*Assignment*.
Print the entries exactly as they appear, and omit any images.

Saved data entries
——————

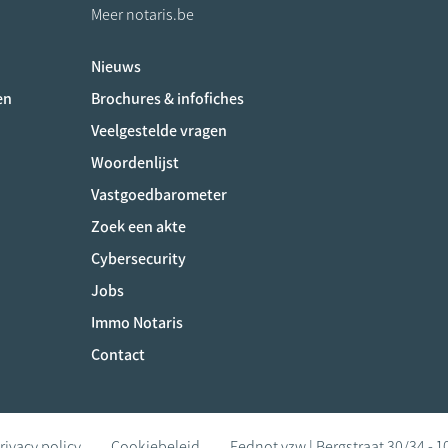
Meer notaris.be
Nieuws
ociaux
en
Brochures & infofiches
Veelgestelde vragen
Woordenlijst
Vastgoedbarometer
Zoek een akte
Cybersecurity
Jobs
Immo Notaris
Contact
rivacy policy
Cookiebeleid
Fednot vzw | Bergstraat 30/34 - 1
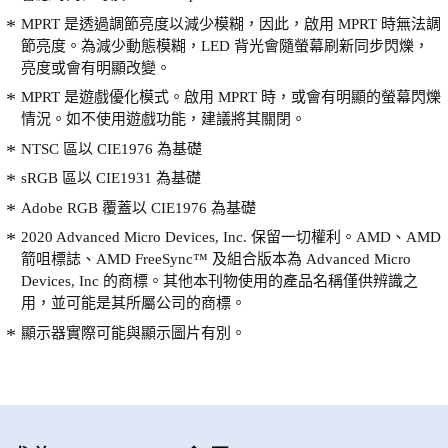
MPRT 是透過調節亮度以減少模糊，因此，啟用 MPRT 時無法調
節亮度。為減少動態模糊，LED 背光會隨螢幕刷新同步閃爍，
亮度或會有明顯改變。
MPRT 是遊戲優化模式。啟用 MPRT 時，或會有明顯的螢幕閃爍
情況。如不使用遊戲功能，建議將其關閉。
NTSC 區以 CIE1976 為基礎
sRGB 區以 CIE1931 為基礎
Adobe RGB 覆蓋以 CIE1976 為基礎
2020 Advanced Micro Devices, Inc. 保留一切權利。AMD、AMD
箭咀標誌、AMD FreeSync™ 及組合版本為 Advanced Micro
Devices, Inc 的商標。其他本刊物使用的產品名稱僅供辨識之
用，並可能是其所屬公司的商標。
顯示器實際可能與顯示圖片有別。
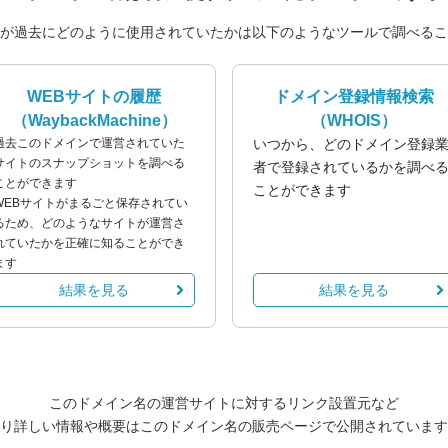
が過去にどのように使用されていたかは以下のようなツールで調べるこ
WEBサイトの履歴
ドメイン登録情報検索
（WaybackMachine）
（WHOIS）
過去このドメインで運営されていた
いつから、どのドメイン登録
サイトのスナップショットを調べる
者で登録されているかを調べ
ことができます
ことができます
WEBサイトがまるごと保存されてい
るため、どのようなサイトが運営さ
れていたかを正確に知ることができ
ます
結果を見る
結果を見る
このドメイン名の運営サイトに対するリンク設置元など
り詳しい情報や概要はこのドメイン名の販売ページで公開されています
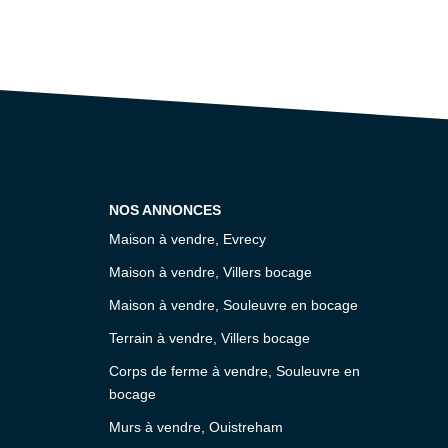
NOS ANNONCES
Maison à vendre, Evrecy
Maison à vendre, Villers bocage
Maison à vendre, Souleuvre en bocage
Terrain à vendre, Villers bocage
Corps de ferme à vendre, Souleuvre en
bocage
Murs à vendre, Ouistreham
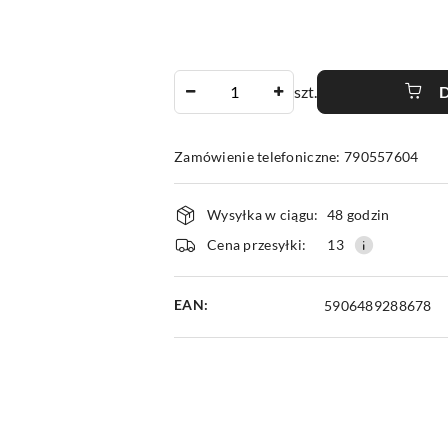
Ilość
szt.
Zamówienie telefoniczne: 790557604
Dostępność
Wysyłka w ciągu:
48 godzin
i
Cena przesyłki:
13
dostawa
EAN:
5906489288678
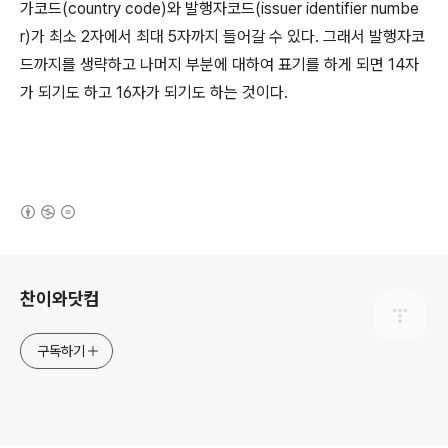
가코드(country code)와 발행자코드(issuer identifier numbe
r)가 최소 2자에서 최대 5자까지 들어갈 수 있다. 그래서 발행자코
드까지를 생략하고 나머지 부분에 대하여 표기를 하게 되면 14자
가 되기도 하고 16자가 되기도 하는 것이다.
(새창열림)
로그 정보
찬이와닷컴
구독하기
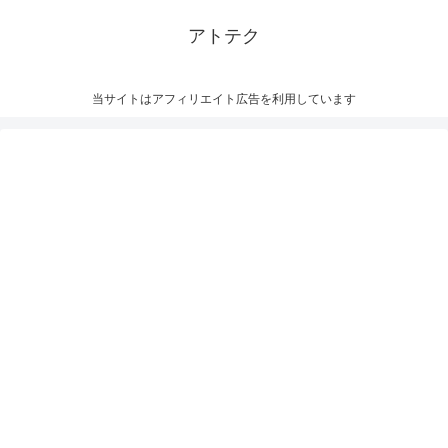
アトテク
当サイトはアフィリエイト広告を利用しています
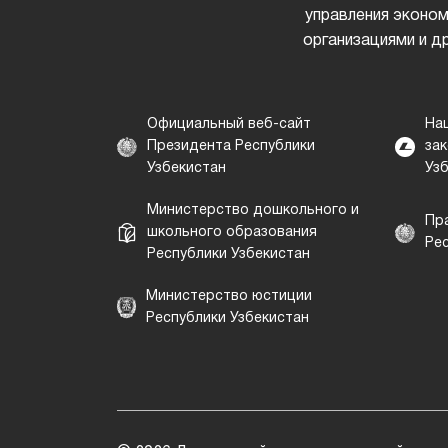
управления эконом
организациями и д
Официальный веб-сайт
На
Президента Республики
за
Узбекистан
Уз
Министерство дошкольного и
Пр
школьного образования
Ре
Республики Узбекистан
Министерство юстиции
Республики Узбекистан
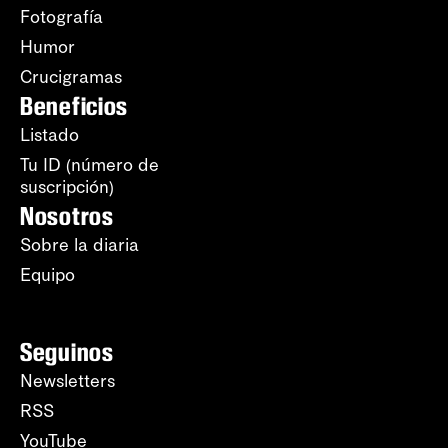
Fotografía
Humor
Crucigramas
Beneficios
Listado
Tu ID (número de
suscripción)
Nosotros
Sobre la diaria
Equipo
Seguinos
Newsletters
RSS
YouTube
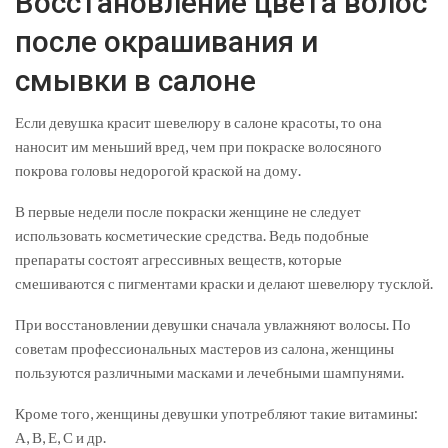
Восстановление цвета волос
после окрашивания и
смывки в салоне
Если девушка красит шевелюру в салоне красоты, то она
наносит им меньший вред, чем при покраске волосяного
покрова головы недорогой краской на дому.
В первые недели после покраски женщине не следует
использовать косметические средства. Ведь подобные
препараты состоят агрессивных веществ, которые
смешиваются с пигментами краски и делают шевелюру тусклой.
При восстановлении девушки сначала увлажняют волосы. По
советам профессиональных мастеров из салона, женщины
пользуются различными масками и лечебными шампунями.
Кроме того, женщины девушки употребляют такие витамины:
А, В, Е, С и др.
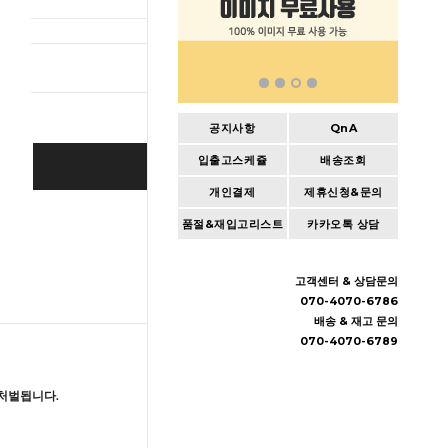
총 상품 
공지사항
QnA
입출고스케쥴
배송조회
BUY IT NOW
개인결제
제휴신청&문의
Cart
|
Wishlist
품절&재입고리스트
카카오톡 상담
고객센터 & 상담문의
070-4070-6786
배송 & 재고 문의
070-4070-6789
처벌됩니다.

——————

*Exercise solution*.
Meer notaris.be
Nieuws
ociaux
en
Brochures & infofiches
Veelgestelde vragen
Woordenlijst
Vastgoedbarometer
Zoek een akte
Cybersecurity
Jobs
Immo Notaris
Contact
rivacy policy
Cookiebeleid
Fednot vzw | Bergstraat 30/34 - 1
MPRT 是透過調節亮度以減少模糊，因此，啟用 MPRT 時無法調
節亮度。為減少動態模糊，LED 背光會隨螢幕刷新同步閃爍，
亮度或會有明顯改變。
MPRT 是遊戲優化模式。啟用 MPRT 時，或會有明顯的螢幕閃爍
情況。如不使用遊戲功能，建議將其關閉。
NTSC 區以 CIE1976 為基礎
sRGB 區以 CIE1931 為基礎
Adobe RGB 覆蓋以 CIE1976 為基礎
2020 Advanced Micro Devices, Inc. 保留一切權利。AMD、AMD
箭咀標誌、AMD FreeSync™ 及組合版本為 Advanced Micro
Devices, Inc 的商標。其他本刊物使用的產品名稱僅供辨識之
用，並可能是其所屬公司的商標。
顯示器實際可能與顯示圖片有別。
が過去にどのように使用されていたかは以下のようなツールで調べるこ
WEBサイトの履歴
ドメイン登録情報検索
（WaybackMachine）
（WHOIS）
過去このドメインで運営されていた
いつから、どのドメイン登録
サイトのスナップショットを調べる
者で登録されているかを調べ
ことができます
ことができます
WEBサイトがまるごと保存されてい
るため、どのようなサイトが運営さ
れていたかを正確に知ることができ
ます
結果を見る
結果を見る
このドメイン名の運営サイトに対するリンク設置元など
り詳しい情報や概要はこのドメイン名の販売ページで公開されています
NOS ANNONCES
Maison à vendre, Evrecy
Maison à vendre, Villers bocage
Maison à vendre, Souleuvre en bocage
Terrain à vendre, Villers bocage
Corps de ferme à vendre, Souleuvre en
bocage
Murs à vendre, Ouistreham
Ilość
szt.
Zamówienie telefoniczne: 790557604
Dostępność
Wysyłka w ciągu:
48 godzin
i
Cena przesyłki:
13
dostawa
EAN:
5906489288678
가코드(country code)와 발행자코드(issuer identifier numbe
r)가 최소 2자에서 최대 5자까지 들어갈 수 있다. 그래서 발행자코
드까지를 생략하고 나머지 부분에 대하여 표기를 하게 되면 14자
가 되기도 하고 16자가 되기도 하는 것이다.
(새창열림)
로그 정보
찬이와닷컴
구독하기
アトテク
当サイトはアフィリエイト広告を利用しています
управления эконом
организациями и д
Официальный веб-сайт
На
Президента Республики
за
Узбекистан
Уз
Министерство дошкольного и
Пр
школьного образования
Ре
Республики Узбекистан
Министерство юстиции
Республики Узбекистан
Fotografía
Humor
Crucigramas
Beneficios
Listado
Tu ID (número de
suscripción)
Nosotros
Sobre la diaria
Equipo
Seguinos
Newsletters
RSS
YouTube
Восстановление цвета волос
после окрашивания и
смывки в салоне
Если девушка красит шевелюру в салоне красоты, то она
наносит им меньший вред, чем при покраске волосяного
покрова головы недорогой краской на дому.
В первые недели после покраски женщине не следует
использовать косметические средства. Ведь подобные
препараты состоят агрессивных веществ, которые
смешиваются с пигментами краски и делают шевелюру тусклой.
При восстановлении девушки сначала увлажняют волосы. По
советам профессиональных мастеров из салона, женщины
пользуются различными масками и лечебными шампунями.
Кроме того, женщины девушки употребляют такие витамины:
А, В, Е, С и др.
총 상품 
공지사항
QnA
입출고스케쥴
배송조회
BUY IT NOW
개인결제
제휴신청&문의
Cart
|
Wishlist
품절&재입고리스트
카카오톡 상담
고객센터 & 상담문의
070-4070-6786
배송 & 재고 문의
070-4070-6789
처벌됩니다.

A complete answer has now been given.